For a full walk-through of the Outreach Module, check out this tutorial.

Thank You!

We took a very different approach to the design of this feature and we owe a big debt of gratitude to all of the people who contributed to the “Help us design the new outreach module” post on GetSatisfaction.  This is the first time we’ve designed a feature in such a public way and I wasn’t sure how effective this approach would be.  The results completely exceeded my expectations. Not only did the feedback have a major impact on the current release, it also gave us outstanding ideas for the next version.  Special thanks to Adria Saracino, Blake Bookstaff,  Jeremy Bencken, Margaret Conway, Jeff Novak, Christine Sadler, and Jools Weller.  You guys rock!

New Feature: Improved Support for Team Discussions

Let’s say you’ve added a contact into BuzzStream and you need to ask a team member if the contact should be added to a campaign.  BuzzStream now better supports contact-specific collaboration by letting you notify people when you add a note.  Just click “notify team members” when you’re adding a note and select the people you want to notify:

Team notification in BuzzStream

They’ll receive an email notifying them that the note has been added and they can access the contact record with one click.

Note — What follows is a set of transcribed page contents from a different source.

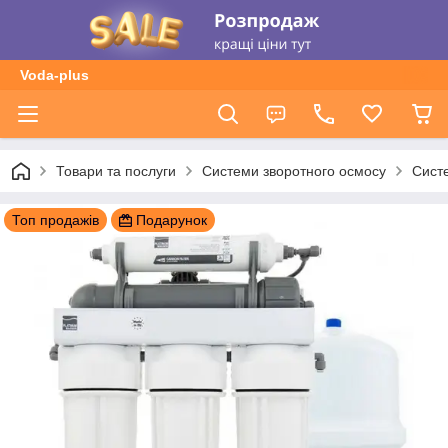
Voda-plus
Товари та послуги
Системи зворотного осмосу
Сист
Топ продажів
Подарунок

New Feature: Notifications for New Contacts and Overdue Tasks

We’ve added two new email notifications to help you make sure that the activities that are most important to you are getting done.  First, if a task that you assigned to a  team members is due or overdue, you’ll receive notification.  You’ll also receive notification when someone assigns a contact to you.

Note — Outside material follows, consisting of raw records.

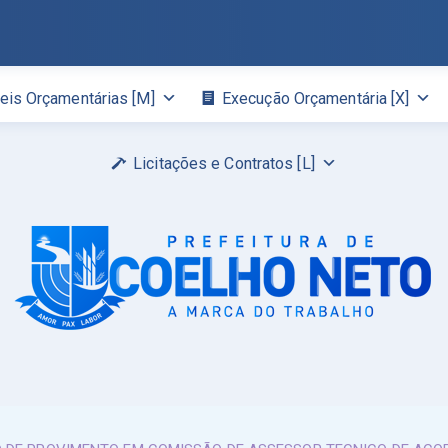
eis Orçamentárias [M]
Execução Orçamentária [X]
Licitações e Contratos [L]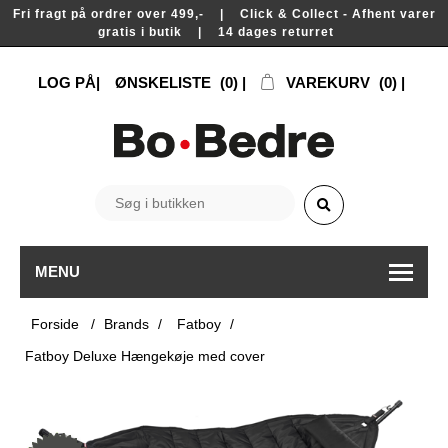
Fri fragt på ordrer over 499,- | Click & Collect - Afhent varer
gratis i butik | 14 dages returret
LOG PÅ
ØNSKELISTE
(0)
VAREKURV
(0)
MENU
Forside
/
Brands
/
Fatboy
/
Fatboy Deluxe Hængekøje med cover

New Feature: Add a Task to More than One Contact

Suppose you need someone on your team to research a list of contacts to find their email addresses.  Rather than creating a task for each one, you can now associate the task with multiple contacts.  To do this in BuzzStream, I might start by sorting by “email address” to find contacts that don’t have an email address and select these contacts:

Sort BuzzStream contacts

Click ‘Edit’ and select “New Task”

Bulk tasks in BuzzStream

If you assign the task to a team member, they’ll receive one email with a link that takes them to the full list of contacts.

New Feature: Bulk Notes

Similar to bulk tasks, we’ve also added the ability to add a note to multiple contacts.  To do this, just select the contacts, click “Edit” and click “Add Note.”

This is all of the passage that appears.